When Harold Myra and Marshall Shelley began talking to Billy Graham about writing a book on his leadership secrets the first thing he referred to was “The Team”. Think back on the Billy Graham Evangelistic Association (BGEA) and it’s always referred to that way. To his dying day, Billy gave credit to God and the team that committed to work with him saying: “It seems to me that the Lord took several inexperienced young men and used them in ways they had never dreamed.”
Myra and Shelley’s book, The Leadership Secrets of Billy Graham, chronicles twenty-one leadership principles that emerged from his life and ministry. None is more important than teamwork. Cliff Barrows, Billy’s chief platform partner for over sixty years, said that Billy showed, “he is a friend of the team. He always spoke of the team and team activities as ‘ours,’ not as ‘me and mine.’ ”
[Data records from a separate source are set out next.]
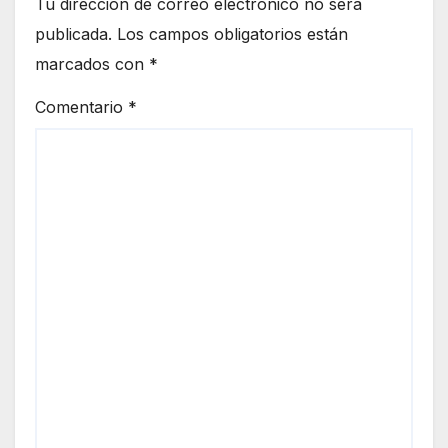
Tu dirección de correo electrónico no será
publicada.
Los campos obligatorios están
marcados con
*
Comentario
*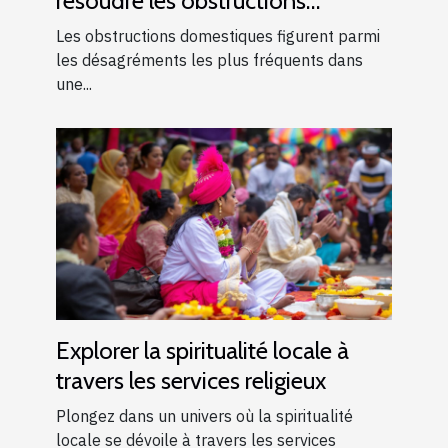
résoudre les obstructions
domestiques courantes
Les obstructions domestiques figurent parmi
les désagréments les plus fréquents dans
une...
Explorer la spiritualité locale à
travers les services religieux
Plongez dans un univers où la spiritualité
locale se dévoile à travers les services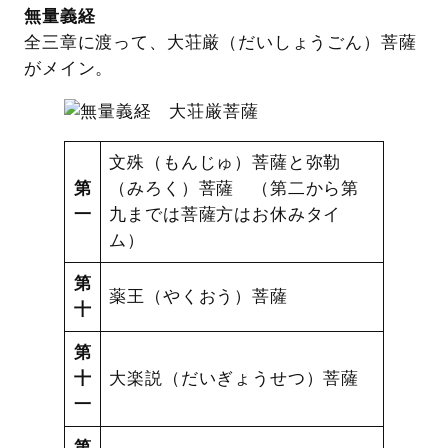
無量義経
全三章に渡って、大荘厳（だいしょうごん）菩薩
がメイン。
文殊（もんじゅ）菩薩と弥勒
第
（みろく）菩薩 （第二から第
一
九までは菩薩方はお休みタイ
ム）
第
薬王（やくおう）菩薩
十
第
十
大楽説（だいぎょうせつ）菩薩
一
第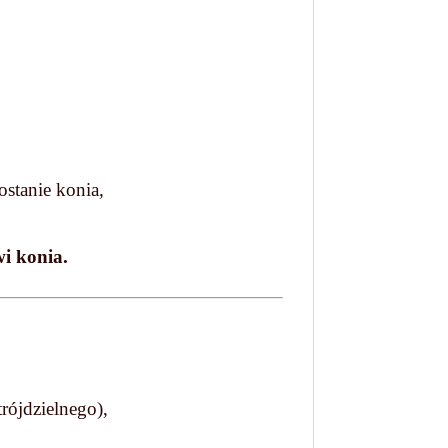
ostanie konia,
wi konia.
rójdzielnego),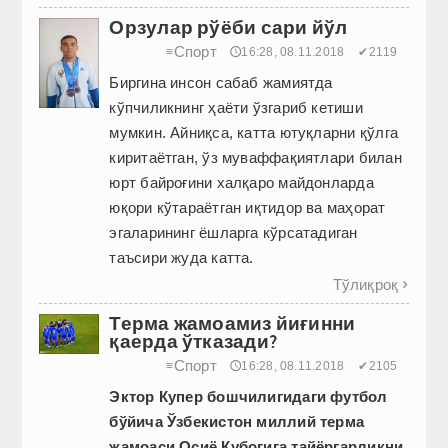
Орзулар рўёби сари йўл
Спорт
≡
🕔16:28, 08.11.2018
✔2119
Биргина инсон сабаб жамиятда
кўпчиликнинг ҳаёти ўзгариб кетиши
мумкин. Айниқса, катта ютуқларни қўлга
киритаётган, ўз муваффақиятлари билан
юрт байроғини халқаро майдонларда
юқори кўтараётган иқтидор ва маҳорат
эгаларининг ёшларга кўрсатадиган
таъсири жуда катта.
Тўлиқроқ

Терма жамоамиз йиғинни
қаерда ўтказади?
Спорт
≡
🕔16:28, 08.11.2018
✔2105
Эктор Купер бошчилигидаги футбол
бўйича ­Ўзбекистон миллий терма
жамоаси Осиё Кубогига тайёргарликни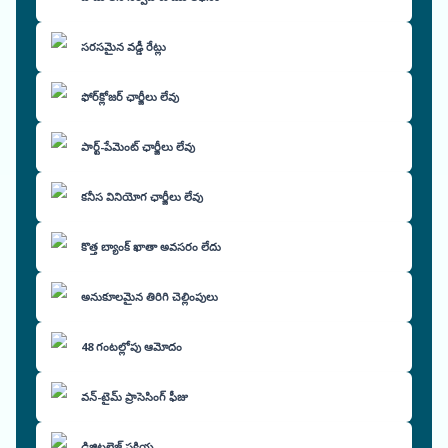
సరసమైన వడ్డీ రేట్లు
ఫోర్‌క్లోజర్ ఛార్జీలు లేవు
పార్ట్-పేమెంట్ ఛార్జీలు లేవు
కనీస వినియోగ ఛార్జీలు లేవు
కొత్త బ్యాంక్ ఖాతా అవసరం లేదు
అనుకూలమైన తిరిగి చెల్లింపులు
48 గంటల్లోపు ఆమోదం
వన్-టైమ్ ప్రాసెసింగ్ ఫీజు
డిజిటలైజ్డ్ ప్రక్రియ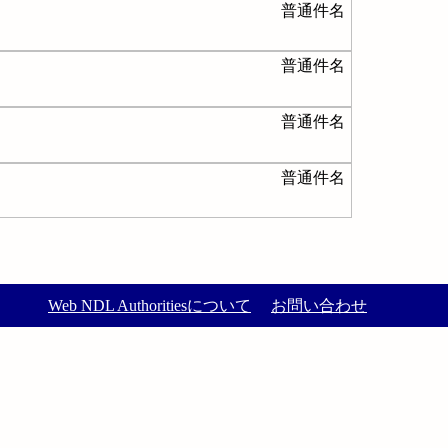
普通件名
普通件名
普通件名
普通件名
Web NDL Authoritiesについて
お問い合わせ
Given Billy’s familiarity with Scripture it is no surprise. Jesus sent his men out in pairs. The Apostle Paul never traveled without a team. We see it in the Old Testament as well, especially in Nehemiah.
Nehemiah chapter three is a detailed account of the reconstruction of the wall of Jerusalem and the names of the workers that rebuilt each section. Most likely this account formed part of a report to King Artaxerxes as all such nationally sponsored projects would have required. Many preachers and commentators overlook Nehemiah three. Chuck Swindoll in his book on Nehemiah, “Hand Me Another Brick,” skips it entirely. Others write it off as, “a meaningless list of names and assignments.”
But the truth is Nehemiah’s third chapter is a message on the triumph of teamwork.
The work can be traced on a map of Jerusalem by the naming of the gates in the text. It begins with the Sheep Gate (vs.1) and goes counter clockwise to the Fish Gate (vs. 3), then the Jeshanah Gate (vs. 6), the Valley Gate (vs.13) and so on back to the Sheep Gate.
Nehemiah is giving credit to his “team”. In fact, go down the list of workers and you will find a man named Nehemiah, but it isn’t the governor. He leaves himself out of the list which is unusual for ancient leaders. Instead, each man, each family, each craft or guild or district (goldsmiths, bakers, merchants, guards, temple workers, etc.) had a place on the wall-building team. Everyone had a part to play.
As governor Nehemiah didn’t have to do it that way. He could have taxed the whole territory and paid professionals to build the wall or pressed one group of skilled people into slavery to do it. But he knew the whole community, working with the right motivation under the direction of skilled supervisors, could do it much better and quicker and without the rancor created by doing it the other way.
The old saying is true, leaders can accomplish remarkable things if they don’t care who gets the credit. Are you part of a team yet?